PROJECT SUMMARY
Idiopathic pulmonary fibrosis (IPF) is a smoking-related disease that is end-stage at diagnosis, with a median
survival of 3.8 years. Current treatments slow the future progression of IPF but do not reverse the disease. Thus,
there is an important need to detect patients who are at risk of developing IPF and may benefit from earlier
initiation of anti-fibrotic medications. Recent work has validated changes in the lung parenchyma on chest
computed tomography (CT) scans of smokers that represent early pulmonary fibrosis. These parenchymal
changes, either detected visually and called interstitial lung abnormalities (ILA), or through an automated image
analysis tool developed by Dr. Choi’s lab called quantitative interstitial abnormalities (QIA), are associated with
poor lung function, exercise limitations, and increased mortality. However, QIA caught at a point in time likely
represents heterogeneous disease, encompassing both the non-progressive and transient processes that are
caught on CT, and the clinically meaningful early smoking-related disease that will eventually progress to IPF.
Radiomics may enable the characterization of, and increase specificity of, QIA phenotypes associated with IPF.
Radiomics analyses use high-throughput computing to measure many features that are already available but not
typically measured in CT scans, including measurements and statistics about the textures, shapes, gray levels
within regions of interest, and relationships amongst voxels. Radiomics may provide a novel, specific tool to
stratify disease severity and predict disease progression of early pulmonary fibrosis.

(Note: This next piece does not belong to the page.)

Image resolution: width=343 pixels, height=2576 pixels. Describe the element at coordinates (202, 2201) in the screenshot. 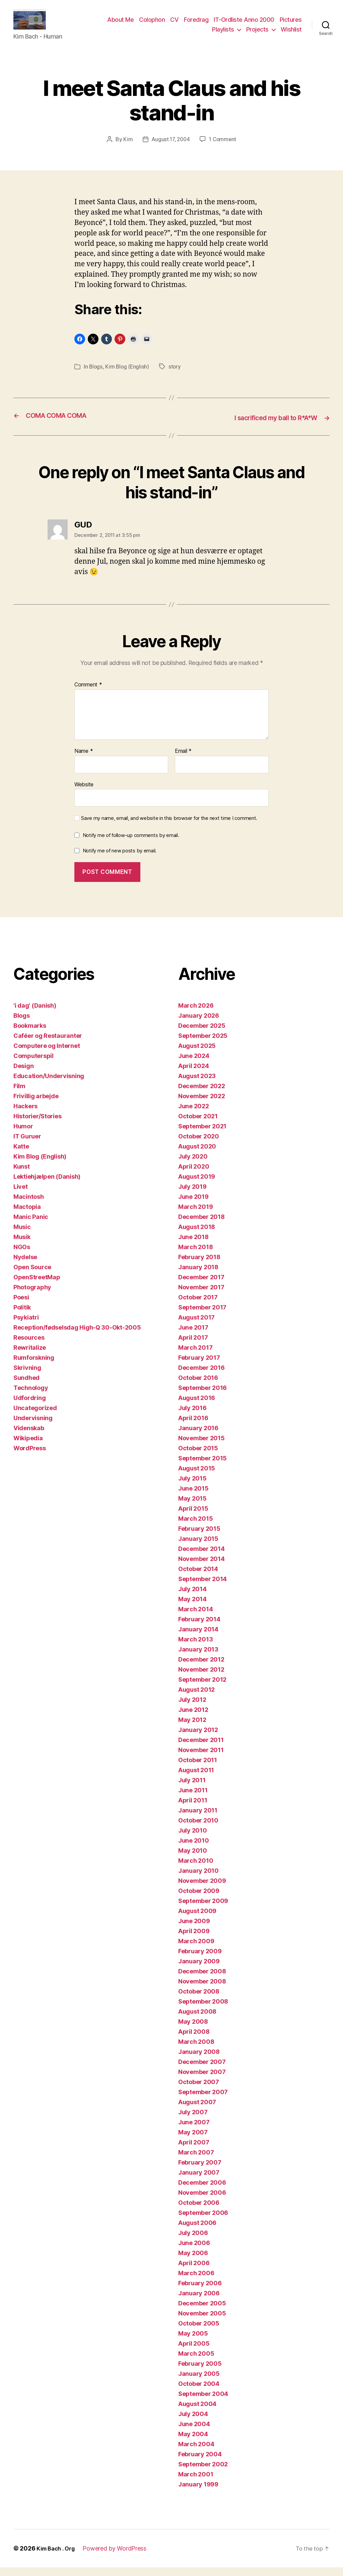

Dr. Choi will use radiomics features to distinguish heterogeneous phenotypes of smoking-related lung injury. In
Aim 1, she will characterize the radiomics signatures of smokers with early pulmonary fibrosis (QIA) at risk for
worse clinical outcomes. In Aim 2, she will move her focus to identifying the patients at the earliest stage of lung
injury. She will characterize the radiomics signatures of smokers with visually normal CTs at risk for progression
to early pulmonary fibrosis and worse clinical outcomes.
Dr. Choi will perform this work within the Division of Pulmonary and Critical Care Medicine, at Brigham and
Women’s Hospital (BWH), a core teaching hospital of the Harvard Medical School, under the mentorship of Dr.
George Washko, an expert in quantitative medical imaging analysis and co-director of the Applied Chest Imaging
Laboratory at BWH. With her mentors and Scientific Advisory Committee, Dr. Choi has developed a training plan
to gain proficiency in big data preparation and analysis, machine learning algorithms, advanced statistical
methods, and programming; to maintain and deepen her understanding of pulmonary fibrosis and smoking-
related lung disease; and to hone her skills in scientific manuscript preparation, grant-writing, and effective
communication. Dr. Choi’s long-term goal is to become a physician-scientist that combines her clinical expertise
in pulmonary medicine with advanced technical and research expertise in data science, in order to leverage big
data for the improved detection and treatment of lung diseases.